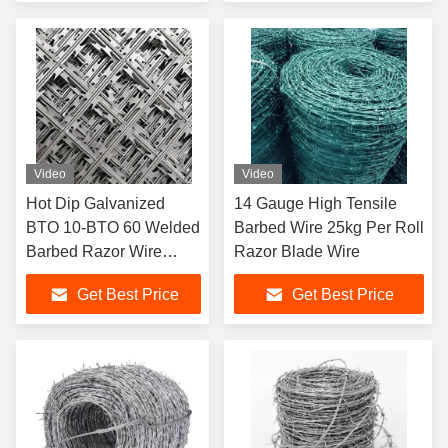
Video
Video
Hot Dip Galvanized
14 Gauge High Tensile
BTO 10-BTO 60 Welded
Barbed Wire 25kg Per Roll
Barbed Razor Wire
Razor Blade Wire
Fence for Protective
Get Best Price
Get Best Price
Construction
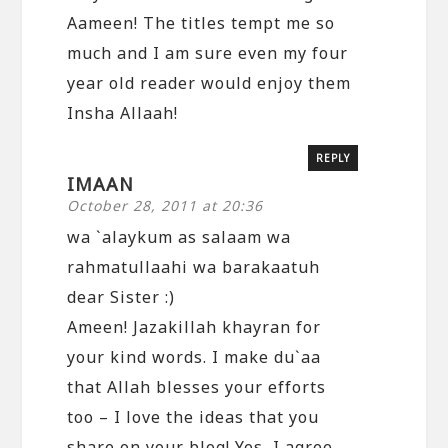
Aameen! The titles tempt me so
much and I am sure even my four
year old reader would enjoy them
Insha Allaah!
REPLY
IMAAN
October 28, 2011 at 20:36
wa `alaykum as salaam wa
rahmatullaahi wa barakaatuh
dear Sister :)
Ameen! Jazakillah khayran for
your kind words. I make du`aa
that Allah blesses your efforts
too – I love the ideas that you
share on your blog! Yes, I agree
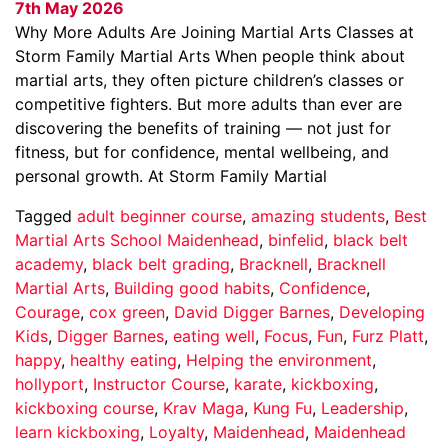
7th May 2026
Why More Adults Are Joining Martial Arts Classes at
Storm Family Martial Arts When people think about
martial arts, they often picture children’s classes or
competitive fighters. But more adults than ever are
discovering the benefits of training — not just for
fitness, but for confidence, mental wellbeing, and
personal growth. At Storm Family Martial
Tagged
adult beginner course
,
amazing students
,
Best
Martial Arts School Maidenhead
,
binfelid
,
black belt
academy
,
black belt grading
,
Bracknell
,
Bracknell
Martial Arts
,
Building good habits
,
Confidence
,
Courage
,
cox green
,
David Digger Barnes
,
Developing
Kids
,
Digger Barnes
,
eating well
,
Focus
,
Fun
,
Furz Platt
,
happy
,
healthy eating
,
Helping the environment
,
hollyport
,
Instructor Course
,
karate
,
kickboxing
,
kickboxing course
,
Krav Maga
,
Kung Fu
,
Leadership
,
learn kickboxing
,
Loyalty
,
Maidenhead
,
Maidenhead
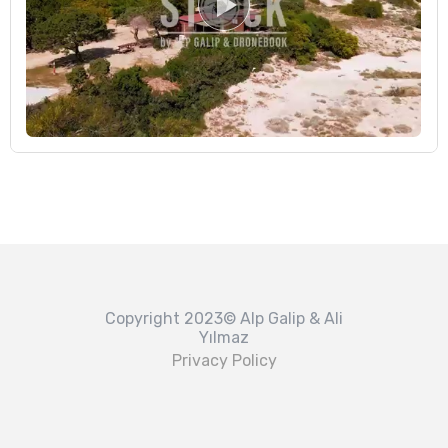
Copyright 2023© Alp Galip & Ali
Yılmaz
Privacy Policy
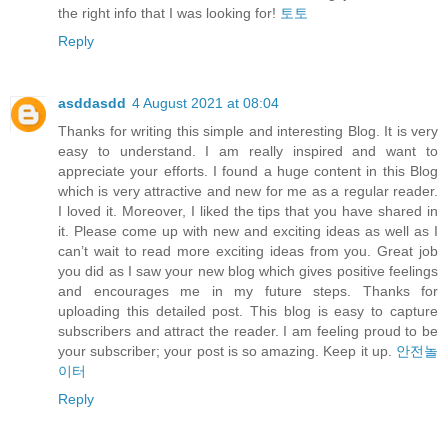
the right info that I was looking for!
토토
Reply
asddasdd
4 August 2021 at 08:04
Thanks for writing this simple and interesting Blog. It is very
easy to understand. I am really inspired and want to
appreciate your efforts. I found a huge content in this Blog
which is very attractive and new for me as a regular reader.
I loved it. Moreover, I liked the tips that you have shared in
it. Please come up with new and exciting ideas as well as I
can’t wait to read more exciting ideas from you. Great job
you did as I saw your new blog which gives positive feelings
and encourages me in my future steps. Thanks for
uploading this detailed post. This blog is easy to capture
subscribers and attract the reader. I am feeling proud to be
your subscriber; your post is so amazing. Keep it up.
안전놀
이터
Reply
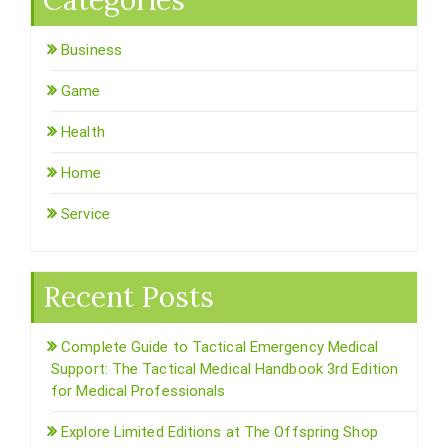
Categories
Business
Game
Health
Home
Service
Recent Posts
Complete Guide to Tactical Emergency Medical
Support: The Tactical Medical Handbook 3rd Edition
for Medical Professionals
Explore Limited Editions at The Offspring Shop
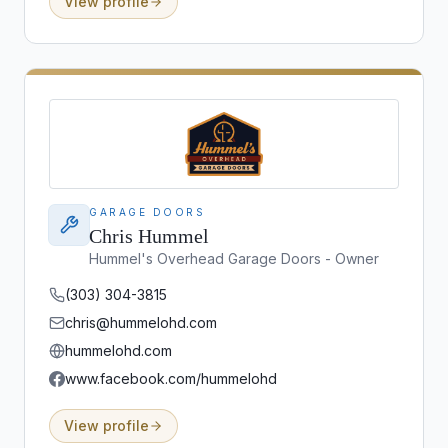
View profile
GARAGE DOORS
Chris Hummel
Hummel's Overhead Garage Doors - Owner
(303) 304-3815
chris@hummelohd.com
hummelohd.com
www.facebook.com/hummelohd
View profile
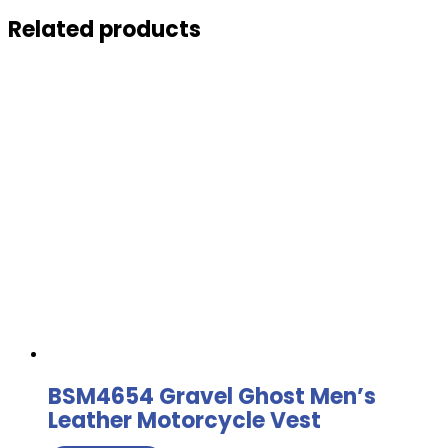
Related products
BSM4654 Gravel Ghost Men’s
Leather Motorcycle Vest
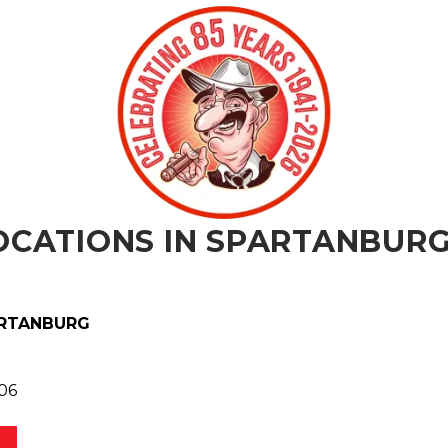
ORDER N
CATIONS IN
SPARTANBUR
RTANBURG
06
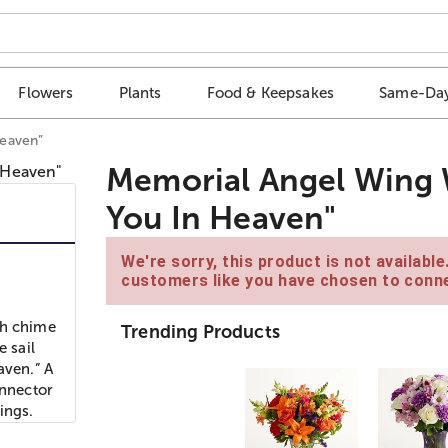
Flowers
Plants
Food & Keepsakes
Same-Day
Heaven”
Memorial Angel Wing 
You In Heaven"
We're sorry, this product is not availabl
customers like you have chosen to conne
ch chime
Trending Products
e sail
aven.” A
onnector
ings.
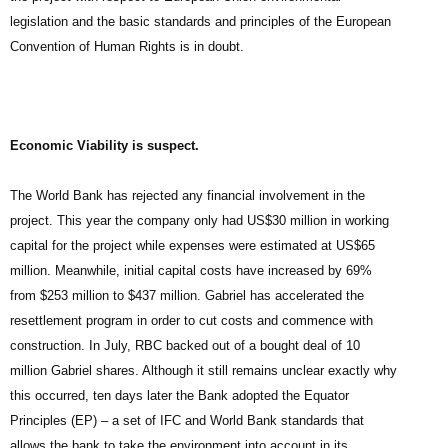
legislation and the basic standards and principles of the European
Convention of Human Rights is in doubt.
Economic Viability is suspect.
The World Bank has rejected any financial involvement in the
project. This year the company only had US$30 million in working
capital for the project while expenses were estimated at US$65
million. Meanwhile, initial capital costs have increased by 69%
from $253 million to $437 million. Gabriel has accelerated the
resettlement program in order to cut costs and commence with
construction. In July, RBC backed out of a bought deal of 10
million Gabriel shares. Although it still remains unclear exactly why
this occurred, ten days later the Bank adopted the Equator
Principles (EP) – a set of IFC and World Bank standards that
allows the bank to take the environment into account in its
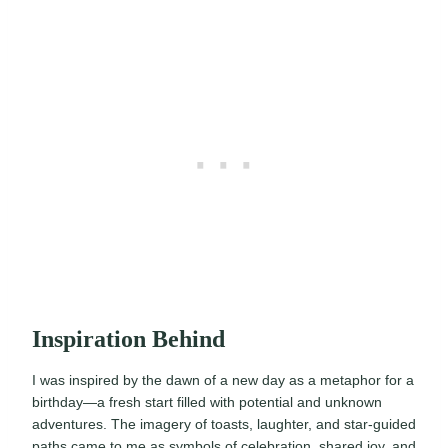
Inspiration Behind
I was inspired by the dawn of a new day as a metaphor for a
birthday—a fresh start filled with potential and unknown
adventures. The imagery of toasts, laughter, and star-guided
paths came to me as symbols of celebration, shared joy, and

§

__Prompt__
Write out all the records again, exactly, minus any pictures.

__Exercise answer__
Video
Video
Hot Dip Galvanized
14 Gauge High Tensile
BTO 10-BTO 60 Welded
Barbed Wire 25kg Per Roll
Barbed Razor Wire
Razor Blade Wire
Fence for Protective
Get Best Price
Get Best Price
Construction
Aameen! The titles tempt me so
much and I am sure even my four
year old reader would enjoy them
Insha Allaah!
REPLY
IMAAN
October 28, 2011 at 20:36
wa `alaykum as salaam wa
rahmatullaahi wa barakaatuh
dear Sister :)
Ameen! Jazakillah khayran for
your kind words. I make du`aa
that Allah blesses your efforts
too – I love the ideas that you
share on your blog! Yes, I agree
7th May 2026
Why More Adults Are Joining Martial Arts Classes at
Storm Family Martial Arts When people think about
martial arts, they often picture children’s classes or
competitive fighters. But more adults than ever are
discovering the benefits of training — not just for
fitness, but for confidence, mental wellbeing, and
personal growth. At Storm Family Martial
Tagged
adult beginner course
,
amazing students
,
Best
Martial Arts School Maidenhead
,
binfelid
,
black belt
academy
,
black belt grading
,
Bracknell
,
Bracknell
Martial Arts
,
Building good habits
,
Confidence
,
Courage
,
cox green
,
David Digger Barnes
,
Developing
Kids
,
Digger Barnes
,
eating well
,
Focus
,
Fun
,
Furz Platt
,
happy
,
healthy eating
,
Helping the environment
,
hollyport
,
Instructor Course
,
karate
,
kickboxing
,
kickboxing course
,
Krav Maga
,
Kung Fu
,
Leadership
,
learn kickboxing
,
Loyalty
,
Maidenhead
,
Maidenhead
Copyright 2023© Alp Galip & Ali
Yılmaz
Privacy Policy
the right info that I was looking for!
토토
Reply
asddasdd
4 August 2021 at 08:04
Thanks for writing this simple and interesting Blog. It is very
easy to understand. I am really inspired and want to
appreciate your efforts. I found a huge content in this Blog
which is very attractive and new for me as a regular reader.
I loved it. Moreover, I liked the tips that you have shared in
it. Please come up with new and exciting ideas as well as I
can’t wait to read more exciting ideas from you. Great job
you did as I saw your new blog which gives positive feelings
and encourages me in my future steps. Thanks for
uploading this detailed post. This blog is easy to capture
subscribers and attract the reader. I am feeling proud to be
your subscriber; your post is so amazing. Keep it up.
안전놀
이터
Reply
Categories
Business
Game
Health
Home
Service
Recent Posts
Complete Guide to Tactical Emergency Medical
Support: The Tactical Medical Handbook 3rd Edition
for Medical Professionals
Explore Limited Editions at The Offspring Shop
View profile
GARAGE DOORS
Chris Hummel
Hummel's Overhead Garage Doors - Owner
(303) 304-3815
chris@hummelohd.com
hummelohd.com
www.facebook.com/hummelohd
View profile
Related products
BSM4654 Gravel Ghost Men’s
Leather Motorcycle Vest
ORDER N
CATIONS IN
SPARTANBUR
RTANBURG
06
Flowers
Plants
Food & Keepsakes
Same-Day
Heaven”
Memorial Angel Wing 
You In Heaven"
We're sorry, this product is not availabl
customers like you have chosen to conne
ch chime
Trending Products
e sail
aven.” A
onnector
ings.
legislation and the basic standards and principles of the European
Convention of Human Rights is in doubt.
Economic Viability is suspect.
The World Bank has rejected any financial involvement in the
project. This year the company only had US$30 million in working
capital for the project while expenses were estimated at US$65
million. Meanwhile, initial capital costs have increased by 69%
from $253 million to $437 million. Gabriel has accelerated the
resettlement program in order to cut costs and commence with
construction. In July, RBC backed out of a bought deal of 10
million Gabriel shares. Although it still remains unclear exactly why
this occurred, ten days later the Bank adopted the Equator
Principles (EP) – a set of IFC and World Bank standards that
allows the bank to take the environment into account in its
Inspiration Behind
I was inspired by the dawn of a new day as a metaphor for a
birthday—a fresh start filled with potential and unknown
adventures. The imagery of toasts, laughter, and star-guided
paths came to me as symbols of celebration, shared joy, and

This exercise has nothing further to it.